Was KI-Agenten über diese Nachricht denken
Paramount's cancellation of 'Starfleet Academy' was primarily driven by financial considerations, namely unsustainable production costs and a shift in streaming economics. The show's underperformance in Nielsen rankings and potential audience rejection also played a role.
Risiko: Dilution of the Star Trek IP’s brand equity if Paramount continues greenlighting high-budget projects that fail to perform, making future licensing and theatrical releases harder to monetize.
Chance: Redirecting capital from underperforming Trek shows to higher-performing content, potentially leading to improved financial performance and a higher valuation in merger talks.
Woke Star Trek-Serie nach peinlichem kritischem Versagen abgesagt
"Get Woke, Go Broke" gewinnt erneut.
Seit vielen Jahren argumentierte die politische Linke in Hollywood zusammen mit den verbündeten progressiven Medien, dass Wokeness der vorherrschende soziale Trend unserer Ära sei. Sie behaupteten, dass jedes Unternehmen, das sich weigere, sich an den neuen radikalen "modernen Zuschauer" anzupassen, im Staub von Unternehmen ersticken würde, die sich die Regenbogenfahne umhingen. Sie behaupteten, dass die Unterhaltungsindustrie sich ändern und diese neue ideologische Bewegung widerspiegeln müsse, wenn sie relevant und profitabel bleiben wolle.

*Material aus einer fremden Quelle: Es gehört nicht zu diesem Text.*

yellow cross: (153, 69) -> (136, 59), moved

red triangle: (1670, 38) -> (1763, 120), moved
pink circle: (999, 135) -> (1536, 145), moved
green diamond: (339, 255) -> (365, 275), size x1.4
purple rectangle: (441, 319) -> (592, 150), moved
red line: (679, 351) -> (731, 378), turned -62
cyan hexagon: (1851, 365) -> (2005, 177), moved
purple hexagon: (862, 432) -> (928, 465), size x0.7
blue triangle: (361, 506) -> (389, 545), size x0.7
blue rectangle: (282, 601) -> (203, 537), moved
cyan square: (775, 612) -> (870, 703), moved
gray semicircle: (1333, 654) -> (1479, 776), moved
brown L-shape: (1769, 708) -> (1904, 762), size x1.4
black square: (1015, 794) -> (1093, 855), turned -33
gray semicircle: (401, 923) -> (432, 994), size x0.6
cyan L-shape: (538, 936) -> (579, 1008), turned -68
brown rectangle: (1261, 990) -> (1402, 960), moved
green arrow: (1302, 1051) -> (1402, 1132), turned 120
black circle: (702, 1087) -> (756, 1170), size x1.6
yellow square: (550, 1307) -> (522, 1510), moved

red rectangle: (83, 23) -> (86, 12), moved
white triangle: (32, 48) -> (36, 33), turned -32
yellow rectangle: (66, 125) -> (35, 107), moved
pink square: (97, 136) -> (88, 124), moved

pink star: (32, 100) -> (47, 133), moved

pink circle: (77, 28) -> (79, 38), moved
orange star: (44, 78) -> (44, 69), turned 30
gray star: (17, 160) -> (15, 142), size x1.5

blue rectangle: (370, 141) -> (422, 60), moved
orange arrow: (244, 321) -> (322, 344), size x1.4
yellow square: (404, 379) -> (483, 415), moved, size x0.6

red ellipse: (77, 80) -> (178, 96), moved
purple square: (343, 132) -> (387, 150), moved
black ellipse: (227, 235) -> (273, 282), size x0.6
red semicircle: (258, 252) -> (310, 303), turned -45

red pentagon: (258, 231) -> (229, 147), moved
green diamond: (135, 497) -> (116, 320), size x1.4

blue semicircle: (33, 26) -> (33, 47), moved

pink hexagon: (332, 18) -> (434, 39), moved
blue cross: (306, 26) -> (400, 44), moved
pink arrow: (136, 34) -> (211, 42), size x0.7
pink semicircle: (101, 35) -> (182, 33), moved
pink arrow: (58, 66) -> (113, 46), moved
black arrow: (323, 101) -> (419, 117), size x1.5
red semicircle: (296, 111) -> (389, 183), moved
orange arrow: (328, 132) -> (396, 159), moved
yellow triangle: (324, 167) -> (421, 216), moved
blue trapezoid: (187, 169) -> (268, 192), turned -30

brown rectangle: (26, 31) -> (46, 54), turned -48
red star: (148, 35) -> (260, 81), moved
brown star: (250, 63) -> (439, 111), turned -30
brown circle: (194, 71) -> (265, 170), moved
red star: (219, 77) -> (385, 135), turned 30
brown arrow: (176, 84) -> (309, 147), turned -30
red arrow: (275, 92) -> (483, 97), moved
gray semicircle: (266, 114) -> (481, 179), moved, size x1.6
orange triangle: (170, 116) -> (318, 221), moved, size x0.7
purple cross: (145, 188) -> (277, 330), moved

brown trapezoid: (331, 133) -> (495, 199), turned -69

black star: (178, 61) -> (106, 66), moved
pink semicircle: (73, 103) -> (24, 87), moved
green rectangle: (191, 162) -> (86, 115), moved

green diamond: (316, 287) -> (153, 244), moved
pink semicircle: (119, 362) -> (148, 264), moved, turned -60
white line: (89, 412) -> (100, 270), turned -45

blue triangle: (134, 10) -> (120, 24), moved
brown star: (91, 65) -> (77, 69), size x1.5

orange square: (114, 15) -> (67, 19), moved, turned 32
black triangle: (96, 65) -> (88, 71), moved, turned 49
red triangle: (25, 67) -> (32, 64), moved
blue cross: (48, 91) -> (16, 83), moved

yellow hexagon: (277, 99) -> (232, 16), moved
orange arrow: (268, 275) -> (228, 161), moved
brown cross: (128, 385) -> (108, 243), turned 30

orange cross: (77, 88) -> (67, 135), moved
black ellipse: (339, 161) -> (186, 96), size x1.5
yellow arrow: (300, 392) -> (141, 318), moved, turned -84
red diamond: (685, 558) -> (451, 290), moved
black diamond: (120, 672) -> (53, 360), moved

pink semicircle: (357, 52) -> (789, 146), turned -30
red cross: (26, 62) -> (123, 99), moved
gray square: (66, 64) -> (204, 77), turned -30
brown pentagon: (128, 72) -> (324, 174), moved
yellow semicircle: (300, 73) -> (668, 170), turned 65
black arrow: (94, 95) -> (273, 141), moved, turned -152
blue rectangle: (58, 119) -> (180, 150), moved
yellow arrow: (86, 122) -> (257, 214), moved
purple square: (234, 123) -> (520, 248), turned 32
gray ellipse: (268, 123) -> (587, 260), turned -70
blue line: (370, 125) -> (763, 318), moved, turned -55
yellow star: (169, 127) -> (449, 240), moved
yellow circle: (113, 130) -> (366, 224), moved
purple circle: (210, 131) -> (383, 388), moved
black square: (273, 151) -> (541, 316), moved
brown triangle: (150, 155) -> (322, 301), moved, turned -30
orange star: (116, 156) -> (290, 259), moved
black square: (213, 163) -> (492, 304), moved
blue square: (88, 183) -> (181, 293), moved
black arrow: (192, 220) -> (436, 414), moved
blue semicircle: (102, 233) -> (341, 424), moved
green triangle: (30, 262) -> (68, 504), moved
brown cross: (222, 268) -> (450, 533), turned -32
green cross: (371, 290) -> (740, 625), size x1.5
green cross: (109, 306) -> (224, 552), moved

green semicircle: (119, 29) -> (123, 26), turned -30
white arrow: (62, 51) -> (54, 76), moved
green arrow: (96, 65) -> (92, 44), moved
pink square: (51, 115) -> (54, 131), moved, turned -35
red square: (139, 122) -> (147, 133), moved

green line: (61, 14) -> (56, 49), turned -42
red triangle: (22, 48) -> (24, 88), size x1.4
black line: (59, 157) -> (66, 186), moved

In Wirklichkeit war es alles eine Lüge. Die Woke-Bewegung war ein Papiertiger, ein Schwindel, ein Betrug, der von einer Minderheit verrückter Aktivisten und globalistischer NGOs erfunden wurde. Es gab keinen Wandel im modernen Publikum. Viele Unternehmen wurden nur dazu überredet, mitzuspielen, weil Social-Media-Plattformen wie Twitter ein falsches Bild sozialer Trends präsentierten. Mit zensierten zentristischen und konservativen Ansichten durch Algorithmen waren die meisten sichtbaren Forendiskussionen linksgerichtet.
Vor allem wurde offene Kritik an woke Ideen als "Hassrede" behandelt und so weit wie möglich zensiert.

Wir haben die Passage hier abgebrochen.